Next meeting was at Harvard’s David Rockefeller Center, Office Brazil. We met at the Ling event last week and talked about how ideas spread, so I thought a follow up might be interesting.
Harvard do Brazil
The Harvard Center mostly acts as a facilitator for Harvard professors, researchers and students wanting to interact with Brazil. Brazil is a great place to work because of its size and diversity. We talked about the many, many connections over the years. There were so many, and they were so effective that I finally asked if there was just some sort of compilation. Fortunately, there is. You can follow the link to see Harvard’s Brazil Alumni success.
Much of the Brazil-Harvard research is funded by a grant from the Lemann Foundation. Read about the Lemann grants at the link I will put in comments.
I am not simply trying to avoid writing by linking. The links just explain it better than I can and they will be maintained. As long as I am linking, the link to the Lemann Foundation will also be in comments.
So Big that we may Overlook
I am afraid that many of my fellow Americans are unaware of the beneficial reach of our nation and how much we benefit from the two-way exchange. It is not only Harvard engaged in this way. We have so many links with Brazil and they go back so far that it is easy to overlook them. It is like the fish does not know he is wet because it has always been. However, it is the task of the current generation to continue to build on what we received. These ties require work and renewal.
The image that kept coming into my mind was Velcro. I do not want to make light of this but our connections with Brazil are not like links in a chain, but like Velcro, with millions of little hooks, little connections. And each time we have an exchange or an interaction, we build another.

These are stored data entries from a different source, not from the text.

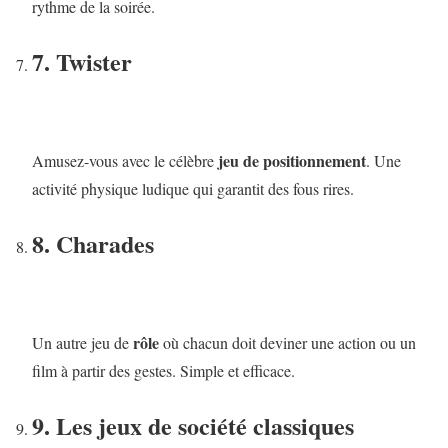
rythme de la soirée.
7. Twister
jeu de positionnement
Amusez-vous avec le célèbre
. Une
activité physique ludique qui garantit des fous rires.
8. Charades
rôle
Un autre jeu de
où chacun doit deviner une action ou un
film à partir des gestes. Simple et efficace.
9. Les jeux de société classiques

What Took Years to Create Should be Protected
That is why I was a distressed in my meetings today, at Harvard and with some of our veteran IVLPs to hear that they think Brazilians have become a little leery of the USA’s immigration policy. They hear about walls and think that it is a wall to keep them out. We can try to explain the nuances, but the overall perception remains. When I hear visitors talk about my country in such grand terms, I just think it is incumbent on us to strive to that ideal and stay open and welcoming of new ideas.
Black Earth
A tangential interest was when we talked about cooperation between Harvard and Brazilian scientists in pre-Columbian archaeology. Up-to-date methods and technologies are enabling new discoveries. Working in the remote State of Acre, for example, scientists are finding evidence of much more extensive farming than earlier thought. A big indication is the presence of “terra preta” or black earth. This is found along the rivers and is essentially charcoal mixed with soils. It helps the soils retain water and avoid compaction. It always indicates the presence of farming, as the natural disposition of carbon in that way is almost impossible. It is a human-created soil. Today forests grow better on terra preta.
Our picture of the Americas is based on faulty history. We still think of the Americas as a virgin land, with thick forests as far as the eye could see. In fact, it was not virgin land but widowed land. European diseases often arrived before the Europeans did, decimating populations. The land reverted to thick forests and when settlers arrived, this is what they thought had been there always. In fact, it is more likely that the land was a patchwork of clearing and forest of various ages.
Consider that malaria was introduced into the Americas, as was dengue. Absent those diseases, much of the Amazon had a relatively benign climate that could support garden agriculture. The land was emptied; it was not empty.